■ Entries provided ■
┄┄┄┄┄┄┄┄┄┄┄┄┄┄┄┄┄┄┄┄

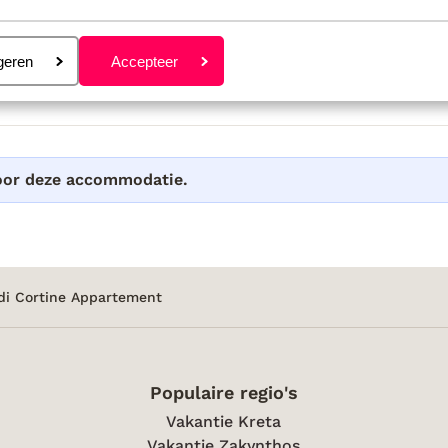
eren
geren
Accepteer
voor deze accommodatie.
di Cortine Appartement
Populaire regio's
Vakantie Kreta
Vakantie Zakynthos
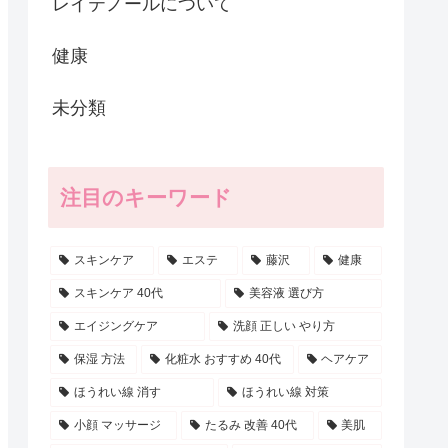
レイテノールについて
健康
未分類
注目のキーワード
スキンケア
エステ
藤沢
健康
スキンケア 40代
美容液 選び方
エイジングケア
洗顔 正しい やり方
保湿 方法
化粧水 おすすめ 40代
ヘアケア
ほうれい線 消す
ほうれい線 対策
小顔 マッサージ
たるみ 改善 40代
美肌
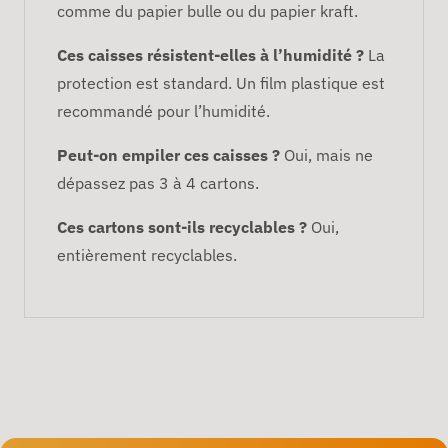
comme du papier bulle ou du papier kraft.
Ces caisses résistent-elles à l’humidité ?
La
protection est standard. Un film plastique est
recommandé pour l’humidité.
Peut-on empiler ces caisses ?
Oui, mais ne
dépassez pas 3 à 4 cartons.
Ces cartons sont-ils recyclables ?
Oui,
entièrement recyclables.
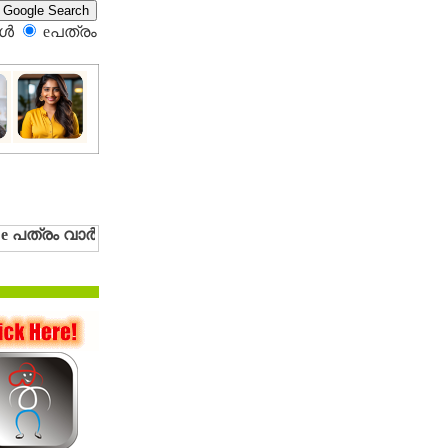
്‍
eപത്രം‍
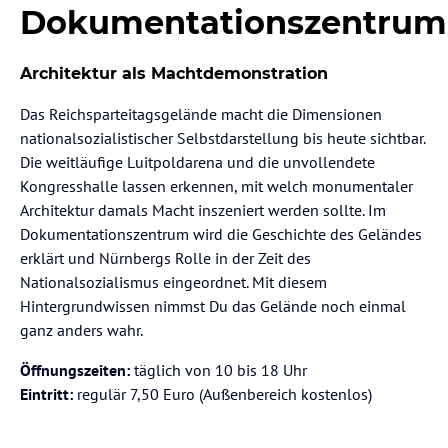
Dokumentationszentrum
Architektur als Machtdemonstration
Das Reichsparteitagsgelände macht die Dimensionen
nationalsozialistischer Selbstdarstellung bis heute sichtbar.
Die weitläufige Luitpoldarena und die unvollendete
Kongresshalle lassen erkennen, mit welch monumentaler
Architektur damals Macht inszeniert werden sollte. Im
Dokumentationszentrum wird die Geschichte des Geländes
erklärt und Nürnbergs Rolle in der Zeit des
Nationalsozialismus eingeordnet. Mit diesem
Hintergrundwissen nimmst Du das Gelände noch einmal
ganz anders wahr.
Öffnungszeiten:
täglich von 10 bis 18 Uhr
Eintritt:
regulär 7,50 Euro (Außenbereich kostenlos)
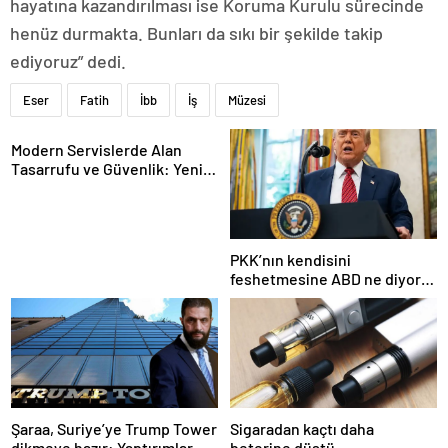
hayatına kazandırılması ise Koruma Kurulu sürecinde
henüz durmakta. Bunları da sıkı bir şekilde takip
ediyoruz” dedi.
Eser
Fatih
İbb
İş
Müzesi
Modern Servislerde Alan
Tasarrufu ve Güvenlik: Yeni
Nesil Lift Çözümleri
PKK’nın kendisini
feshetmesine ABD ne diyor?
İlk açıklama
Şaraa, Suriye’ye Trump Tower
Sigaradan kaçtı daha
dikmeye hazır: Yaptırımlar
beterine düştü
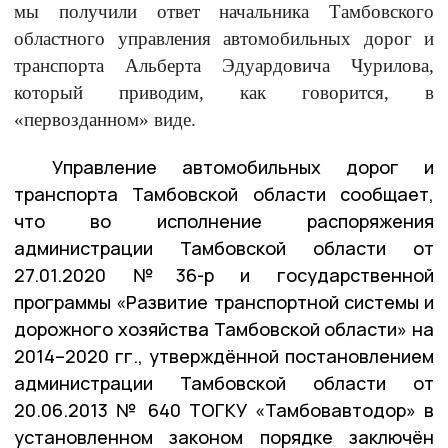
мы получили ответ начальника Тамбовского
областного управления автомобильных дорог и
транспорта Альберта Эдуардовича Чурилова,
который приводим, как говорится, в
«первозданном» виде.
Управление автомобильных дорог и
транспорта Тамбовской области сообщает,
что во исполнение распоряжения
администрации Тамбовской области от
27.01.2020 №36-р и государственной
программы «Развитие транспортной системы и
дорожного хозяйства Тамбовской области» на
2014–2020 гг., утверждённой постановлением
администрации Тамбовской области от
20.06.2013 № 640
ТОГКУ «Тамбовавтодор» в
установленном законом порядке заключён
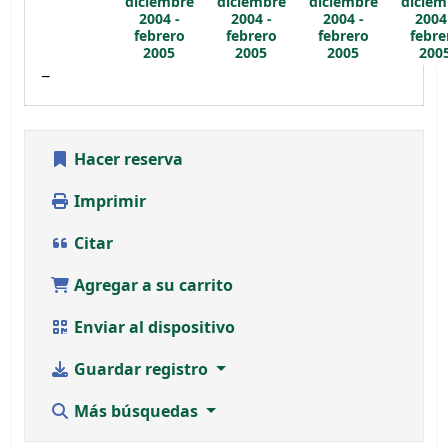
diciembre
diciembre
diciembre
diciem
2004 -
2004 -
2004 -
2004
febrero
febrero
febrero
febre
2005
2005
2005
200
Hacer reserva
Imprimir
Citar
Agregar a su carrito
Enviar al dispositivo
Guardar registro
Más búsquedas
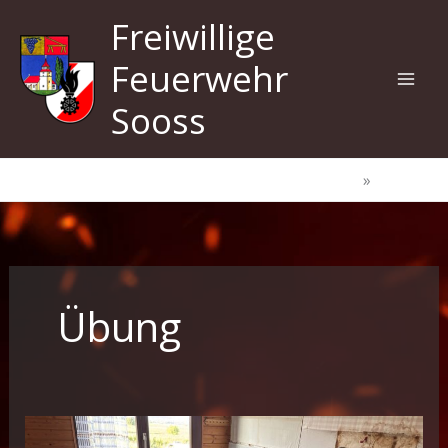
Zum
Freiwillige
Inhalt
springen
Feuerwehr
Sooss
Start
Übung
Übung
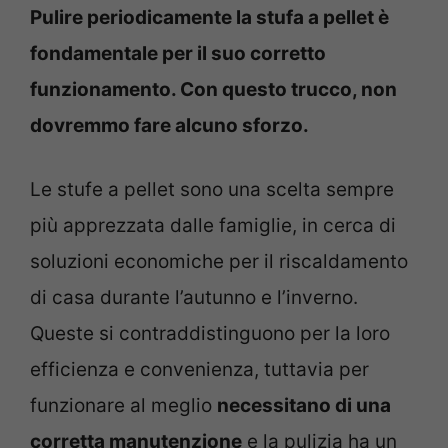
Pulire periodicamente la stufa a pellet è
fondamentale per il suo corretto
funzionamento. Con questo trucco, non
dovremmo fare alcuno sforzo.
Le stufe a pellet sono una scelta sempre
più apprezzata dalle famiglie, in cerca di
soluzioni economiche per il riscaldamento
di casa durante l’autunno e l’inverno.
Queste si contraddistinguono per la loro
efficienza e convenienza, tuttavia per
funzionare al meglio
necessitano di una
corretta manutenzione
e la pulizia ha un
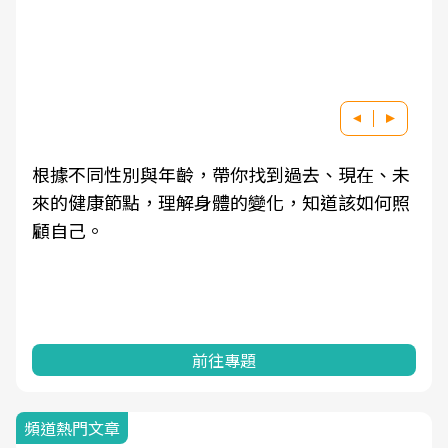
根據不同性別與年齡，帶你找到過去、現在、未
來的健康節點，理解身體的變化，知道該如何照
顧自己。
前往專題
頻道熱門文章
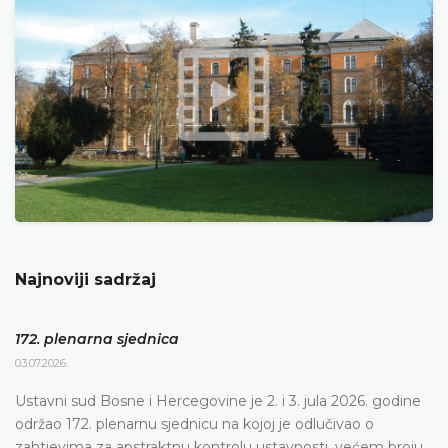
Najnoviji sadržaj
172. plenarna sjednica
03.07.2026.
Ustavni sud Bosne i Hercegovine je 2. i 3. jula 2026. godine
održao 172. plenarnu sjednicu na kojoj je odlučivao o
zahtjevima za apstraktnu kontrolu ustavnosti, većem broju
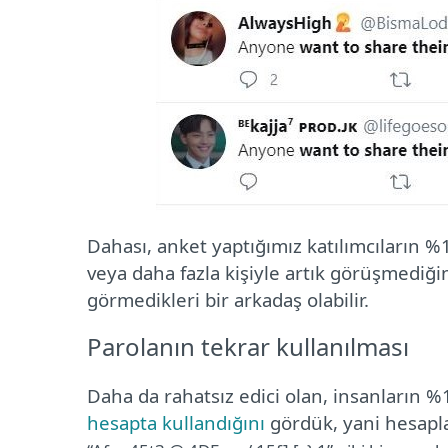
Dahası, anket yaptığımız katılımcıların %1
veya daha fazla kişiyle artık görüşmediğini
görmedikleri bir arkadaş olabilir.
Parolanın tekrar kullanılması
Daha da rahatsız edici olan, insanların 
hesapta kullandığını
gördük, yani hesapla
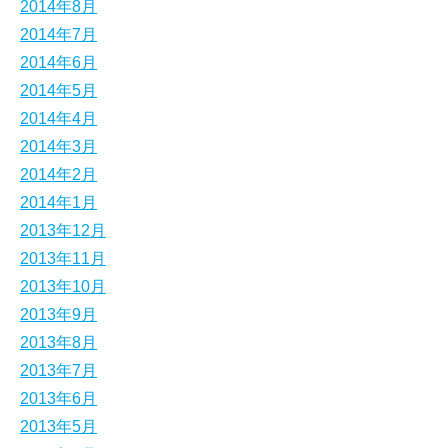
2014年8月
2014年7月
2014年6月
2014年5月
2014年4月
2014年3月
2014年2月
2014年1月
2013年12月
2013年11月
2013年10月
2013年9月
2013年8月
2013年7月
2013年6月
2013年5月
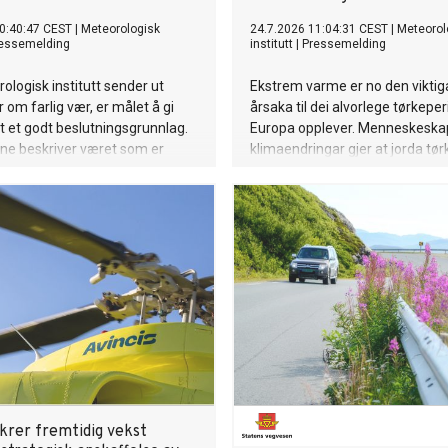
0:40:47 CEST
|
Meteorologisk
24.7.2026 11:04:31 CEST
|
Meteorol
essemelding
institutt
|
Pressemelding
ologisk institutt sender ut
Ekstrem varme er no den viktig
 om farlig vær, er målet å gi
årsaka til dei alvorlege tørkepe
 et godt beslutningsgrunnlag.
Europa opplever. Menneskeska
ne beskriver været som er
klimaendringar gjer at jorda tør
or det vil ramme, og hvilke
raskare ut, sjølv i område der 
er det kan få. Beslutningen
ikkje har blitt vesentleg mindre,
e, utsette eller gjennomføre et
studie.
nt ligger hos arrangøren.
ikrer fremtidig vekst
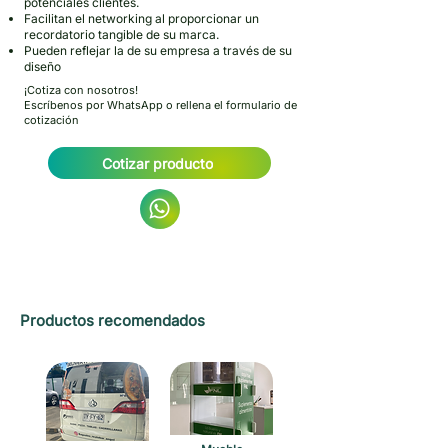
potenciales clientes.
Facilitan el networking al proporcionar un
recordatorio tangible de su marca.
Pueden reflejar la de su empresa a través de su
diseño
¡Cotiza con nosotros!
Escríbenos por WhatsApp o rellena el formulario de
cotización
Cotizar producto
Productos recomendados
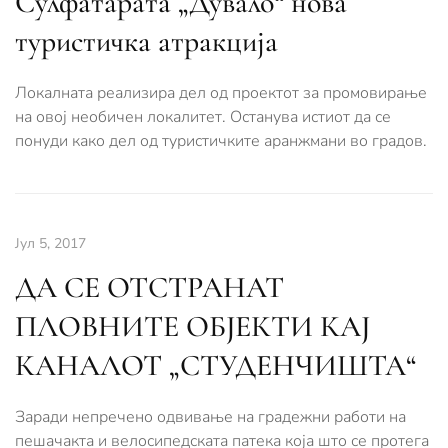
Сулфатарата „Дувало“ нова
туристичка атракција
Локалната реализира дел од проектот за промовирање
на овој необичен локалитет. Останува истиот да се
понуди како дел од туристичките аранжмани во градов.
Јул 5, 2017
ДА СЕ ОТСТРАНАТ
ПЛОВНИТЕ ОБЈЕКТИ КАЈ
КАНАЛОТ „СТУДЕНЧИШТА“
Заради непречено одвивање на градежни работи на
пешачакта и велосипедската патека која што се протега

┄┄┄┄┄┄┄┄┄┄┄┄┄┄┄┄┄┄┄┄

Look through the listing, and copy each line that contains the word "humidité".

Ces caisses résistent-elles à l’humidité ?
recommandé pour l’humidité.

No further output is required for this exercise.